:: INFORMATION PROVIDED
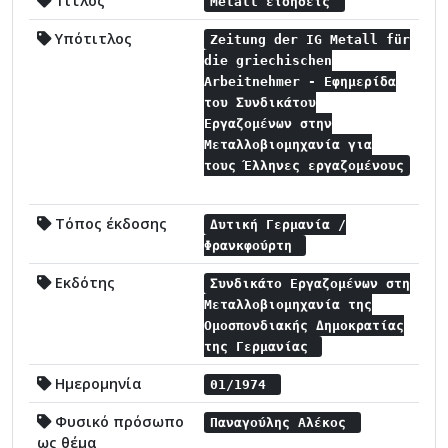
Τίτλος
Metall ειδήσεις
Υπότιτλος
Zeitung der IG Metall für
die griechischen
Arbeitnehmer - Εφημερίδα
του Συνδικάτου
Εργαζομένων στην
Μεταλλοβιομηχανία για
τους Έλληνες εργαζομένους
Τόπος έκδοσης
Δυτική Γερμανία /
Φρανκφούρτη
Εκδότης
Συνδικάτο Εργαζομένων στη
Μεταλλοβιομηχανία της
Ομοσπονδιακής Δημοκρατίας
της Γερμανίας
Ημερομηνία
01/1974
Φυσικό πρόσωπο
Παναγούλης Αλέκος
ως θέμα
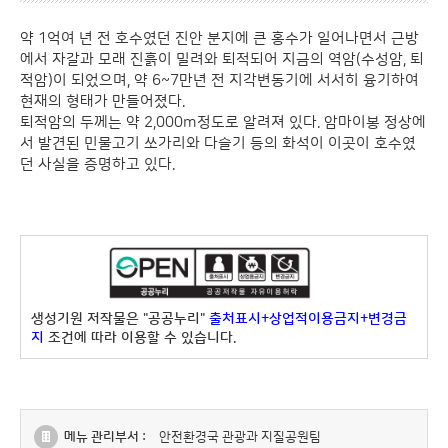
약 1억여 년 전 호수였던 진안 분지에 큰 홍수가 일어나면서 근방
에서 자갈과 모래 진흙이 밀려와 퇴적되어 지금의 역암(수성암, 퇴
적암)이 되었으며, 약 6~7만년 전 지각변동기에 서서히 융기하여
현재의 형태가 만들어졌다.
퇴적암의 두께는 약 2,000m정도로 알려져 있다. 암마이봉 정상에
서 발견된 민물고기 쏘가리와 다슬기 등의 화석이 이곳이 호수였
던 사실을 증명하고 있다.
생성기원 저작물은 "공공누리"
출처표시+상업적이용금지+변경금
지
조건에 따라 이용할 수 있습니다.
메뉴 관리부서 :
안전환경국 관광과 지질공원팀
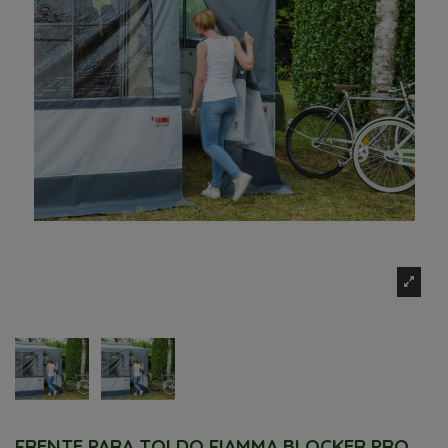
FRENTE PARA TOLDO FIAMMA BLOCKER PRO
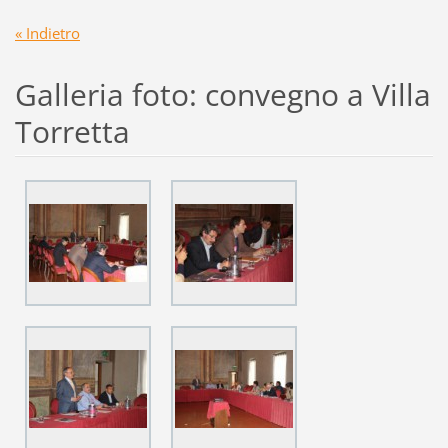
« Indietro
Galleria foto: convegno a Villa
Torretta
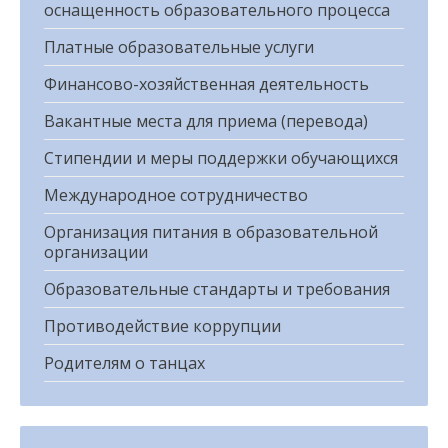
оснащенность образовательного процесса
Платные образовательные услуги
Финансово-хозяйственная деятельность
Вакантные места для приема (перевода)
Стипендии и меры поддержки обучающихся
Международное сотрудничество
Организация питания в образовательной
организации
Образовательные стандарты и требования
Противодействие коррупции
Родителям о танцах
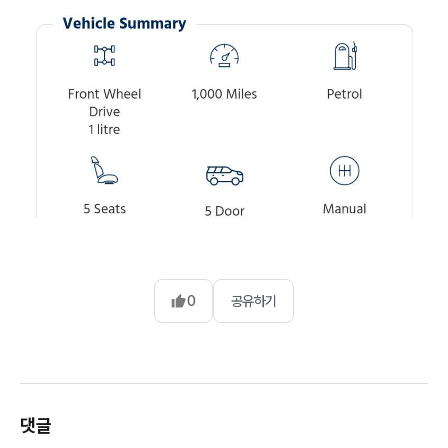
0
공유하기
댓글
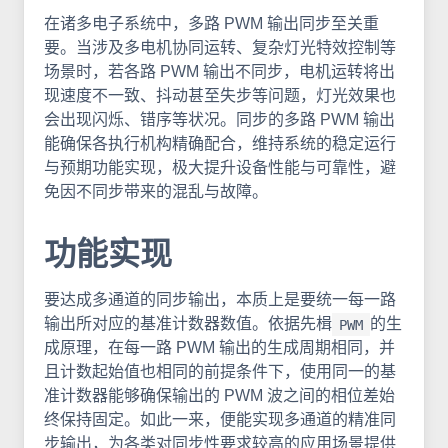
在诸多电子系统中，多路 PWM 输出同步至关重
要。当涉及多电机协同运转、复杂灯光特效控制等
场景时，若各路 PWM 输出不同步，电机运转将出
现速度不一致、抖动甚至失步等问题，灯光效果也
会出现闪烁、错序等状况。同步的多路 PWM 输出
能确保各执行机构精确配合，维持系统的稳定运行
与预期功能实现，极大提升设备性能与可靠性，避
免因不同步带来的混乱与故障。
功能实现
要达成多通道的同步输出，本质上是要统一每一路
输出所对应的基准计数器数值。依据先楫
的生
PWM
成原理，在每一路 PWM 输出的生成周期相同，并
且计数起始值也相同的前提条件下，使用同一的基
准计数器能够确保输出的 PWM 波之间的相位差始
终保持固定。如此一来，便能实现多通道的精准同
步输出，为各类对同步性要求较高的应用场景提供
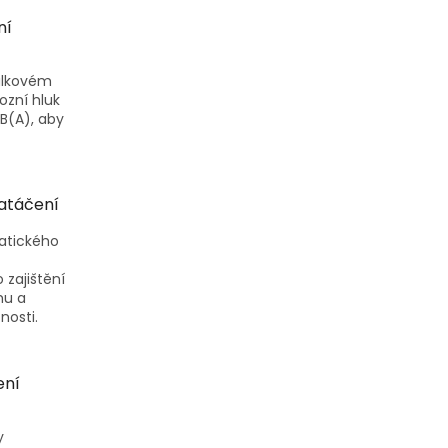
ní
dálkovém
ozní hluk
B(A), aby
natáčení
atického
zajištění
hu a
nosti.
ení
y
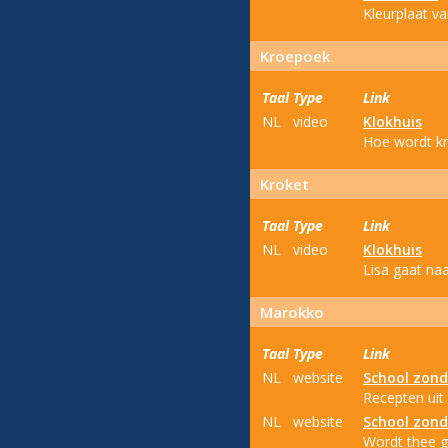
Kleurplaat va
Kroepoek
Taal
Type
Link
NL
video
Klokhuis
Hoe wordt kr
Kroket
Taal
Type
Link
NL
video
Klokhuis
Lisa gaat na
Marokko
Taal
Type
Link
NL
website
School zond
Recepten uit
NL
website
School zond
Wordt thee g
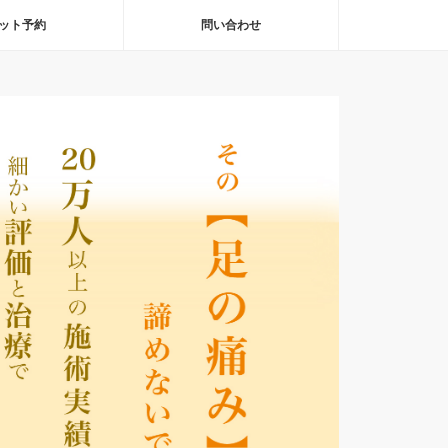
ット予約
問い合わせ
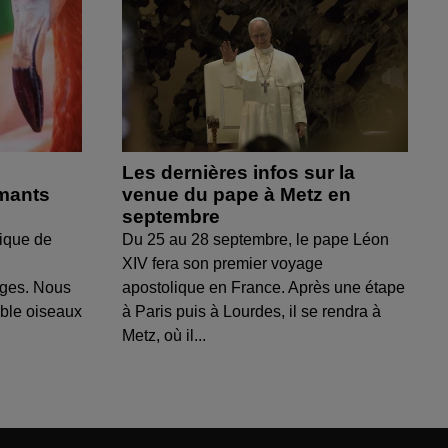
Les dernières infos sur la
amants
venue du pape à Metz en
septembre
ique de
Du 25 au 28 septembre, le pape Léon
XIV fera son premier voyage
uges. Nous
apostolique en France. Après une étape
able oiseaux
à Paris puis à Lourdes, il se rendra à
Metz, où il...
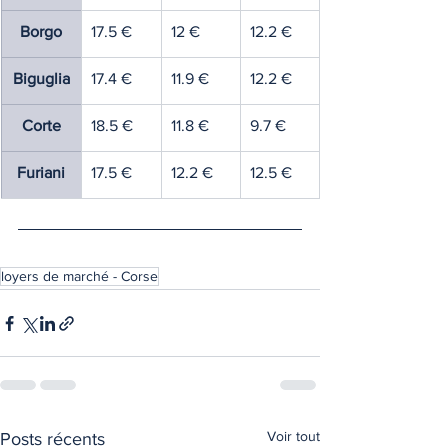
Borgo
17.5 €
12 €
12.2 €
Biguglia
17.4 €
11.9 €
12.2 €
Corte
18.5 €
11.8 €
9.7 €
Furiani
17.5 €
12.2 €
12.5 €
loyers de marché - Corse
Voir tout
Posts récents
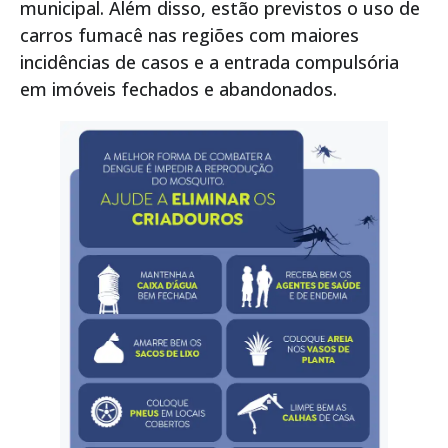
municipal. Além disso, estão previstos o uso de
carros fumacê nas regiões com maiores
incidências de casos e a entrada compulsória
em imóveis fechados e abandonados.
::::
INSTRUCTIONS FOR THE TASK
Show a copy of each line from the records above in which the string "Μεταλλοβιομηχανία" occurs.

ANSWER TO THIS TASK
Μεταλλοβιομηχανία για
Μεταλλοβιομηχανία της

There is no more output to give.